I don’t want to say that tools are perfect. Tools have a lot of limitations, as they are “boxes” after all. They do only what their developers have programmed them to do.

But something I see often in Organizations is rapid fire tool change. I have seen companies have one complaint and seek a solution by adding new tools. MS Teams, Slack, Zoom, GoTo Meeting, BlueJeans, and other collaboration tools are a good examples. I’ve worked at companies that use multiple at the same time because of some minor feature they prefer. And then no one is happy or can find anything. So they complain about the tool.

This is something across all tools. Mac, Windows, Linux? Yep, strong opinions. Jet Brains vs Visual Studio? Yep, opinions on that too! We better keep switching…

Or, there is another way.

Standardize the Tools Link to heading

Tools are created for a purpose. Go to the hammer section of the hardware store and tell me about how many hammers there are. Framing, Ball Pin, 4 lb, Sledge, etc. All have a purpose. No one who is framing wants to be swinging a 4 lb landscaping hammer around. Someone sinking stakes or posts wants to be using a light weight ball pin hammer. So the first thing is to observe and collect requirements for the tool you are hoping to use, and then look at the primary features of the tools you are looking at.

Once you have found a tool, set a minimum time frame for reconsideration – to help you embrace the tool selection, and the give the team time to learn it.

As an SRE, one of the areas we focus on is the reliability of people. When we think about how we make people reliable, one of the key elements is speaking the same language. Standard tools allow us to speak a standard language.

A small example. If you have multiple collaboration tools, email accounts, and a ticketing system – or 2, “I messaged that to you.” Can be a confusing conversation. Or a miss of a breaking change. Tool standardization can limit the breadth of confusing statements like this.

Embrace the box Link to heading

Embrace the tool. Train on it. Learn the shortcuts.

I felt that this needed its own header, it is so important. Embrace the limitations of the tool and focus on why it was chosen. Teams collaboration spaces differ from Slack Channel? AWESOME! What can the collaboration spaces do? Slack Channels not as robust at collaboration? Great! Focus on the disposable nature of channels.

Tools are limited by their nature, but they are solving the problem they set out to solve. Just in different ways. Almost all of the complaints I have seen are related to people not knowing, embracing, or understanding the solution because it doesn’t work how they assume. Tools are a box…

And you should embrace that box.

Process is king Link to heading

If you are in a leadership position and find yourself reading this, good job! You are the only one that can fix this.

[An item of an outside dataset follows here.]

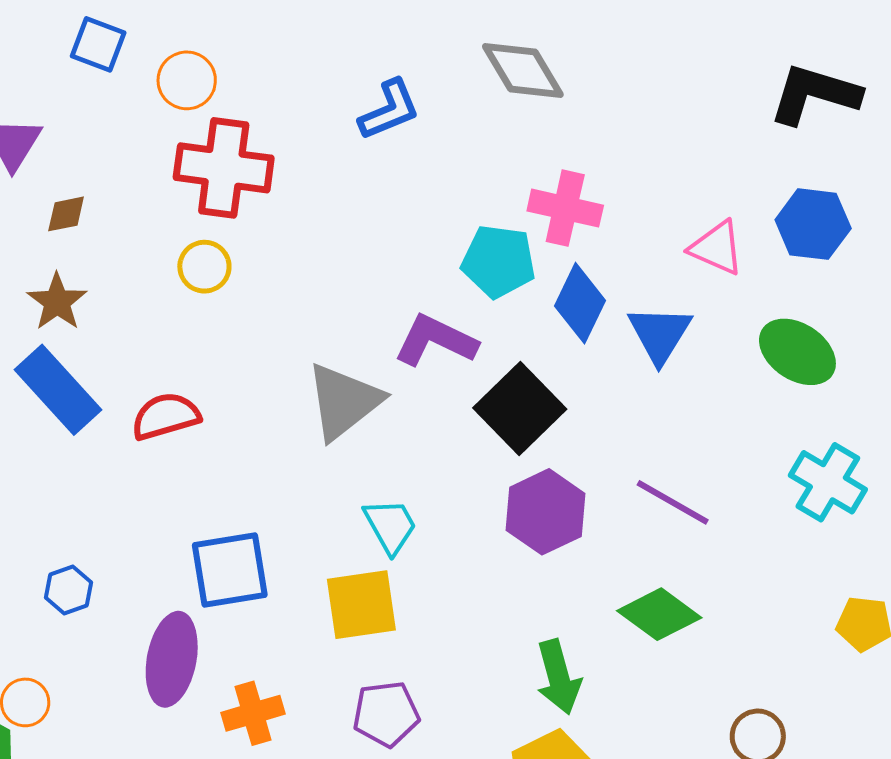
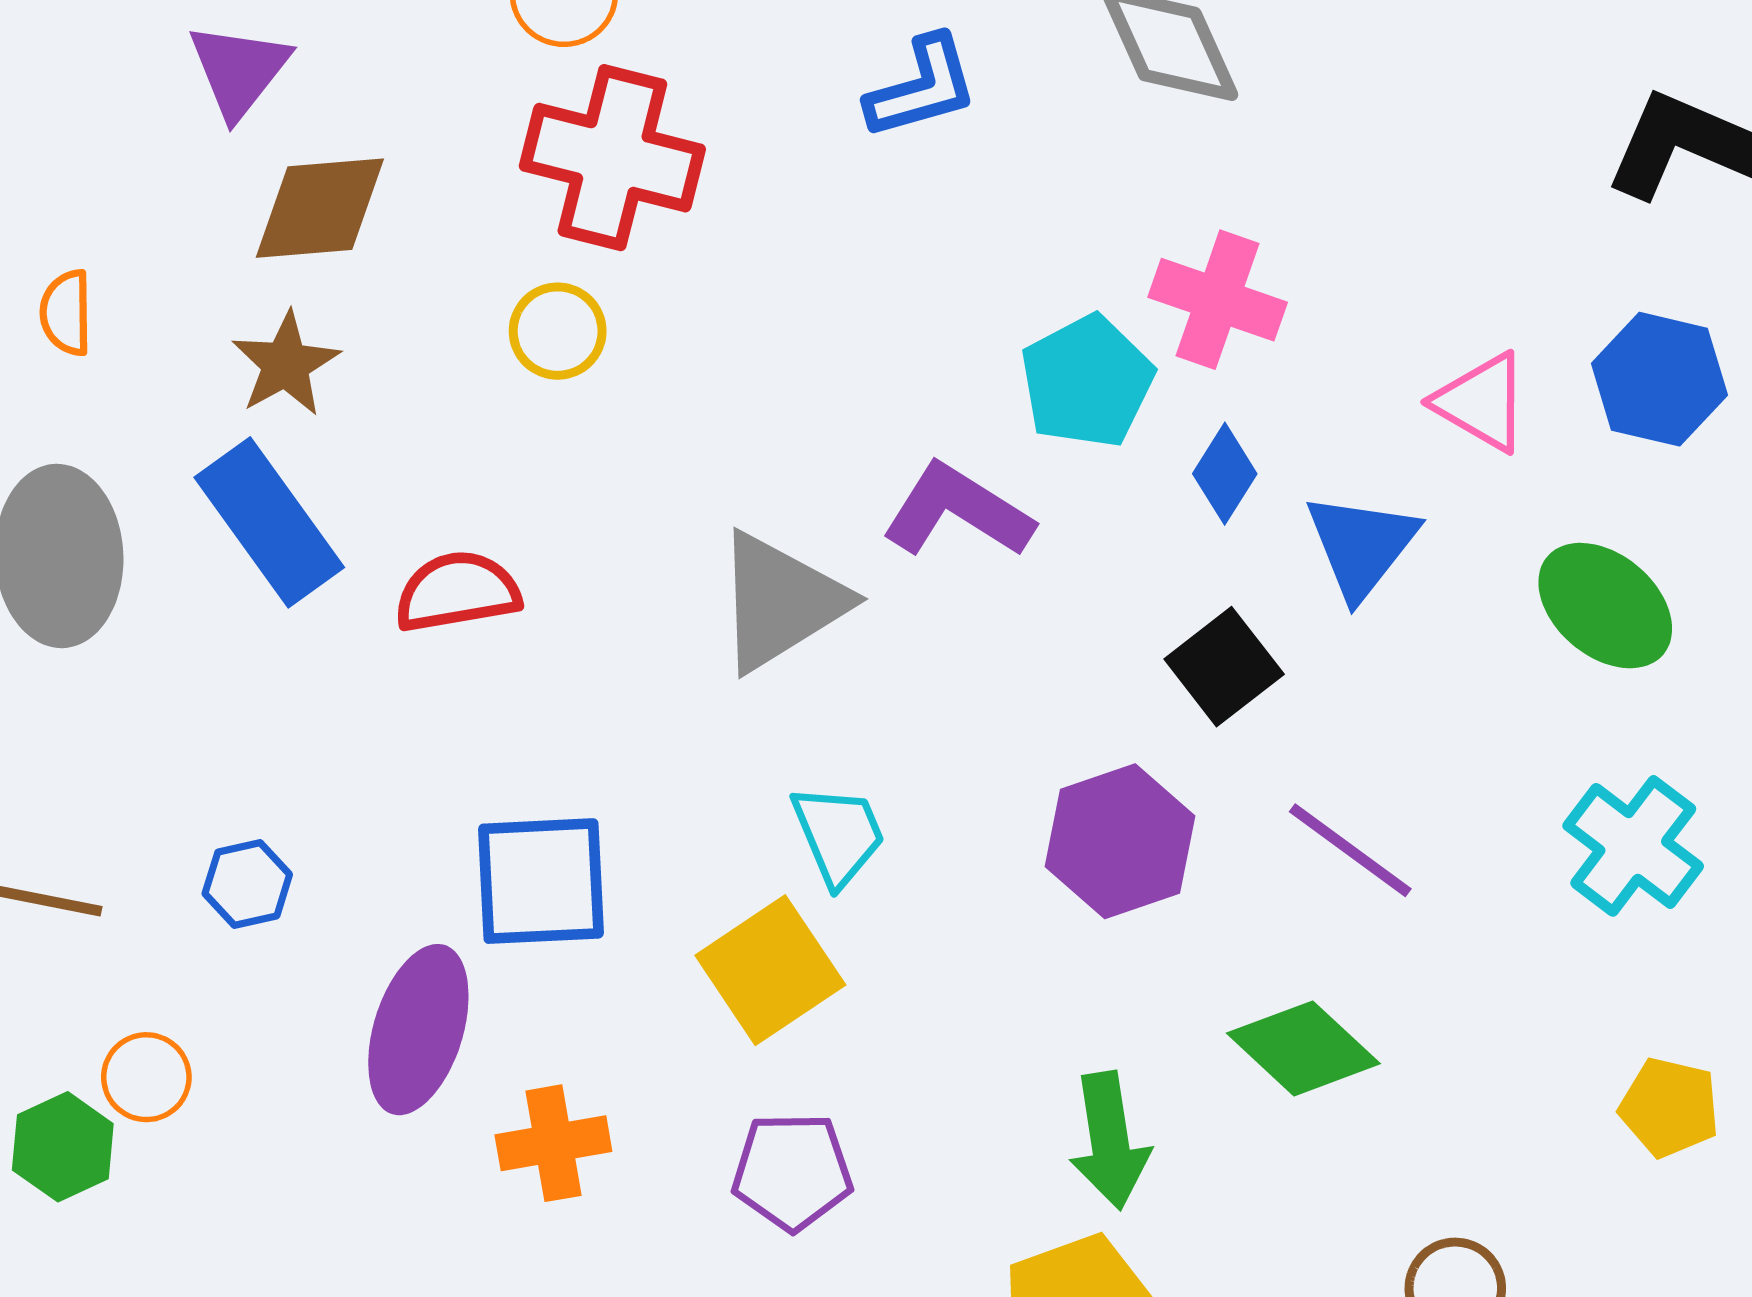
brown diamond: (66, 214) -> (320, 208), size x1.8
cyan pentagon: (499, 261) -> (1087, 382), turned 30
blue diamond: (580, 303) -> (1225, 474), size x0.7
black square: (520, 408) -> (1224, 667), moved, size x0.7
yellow square: (361, 605) -> (770, 970), turned -32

And the solution is simple: Process creation, refinement, and streamlining is the key here. Choose a tool to start, then codify the process of using this. It can be informal, or formal documentation, but the key is setting expectations. Here are some examples:

  1. Have an issue? Submit a ticket
  2. Need to collaberate? message on teams before visiting someone’s desk.
  3. Send emails.
  4. We check all of our code into branches, and then merge those branches into a stage branch before PR into main

etc etc

But process limits people to use the tools provided rather than an orphanage of applications. Everyone guessing over what is the right tool and no formal ownership or control.

Conclusion Link to heading

I thought I would write up a quick post of this because I see this at every place I work. Frustration, and honestly, and overall lack of empathy when it comes to tool selection and usage. There is also a lack of standardization to keep the language the same and people not sure where is best to collaborate.

And there is also a lack of accountability when it comes to tool expertise, and a lack of expectation of expertise.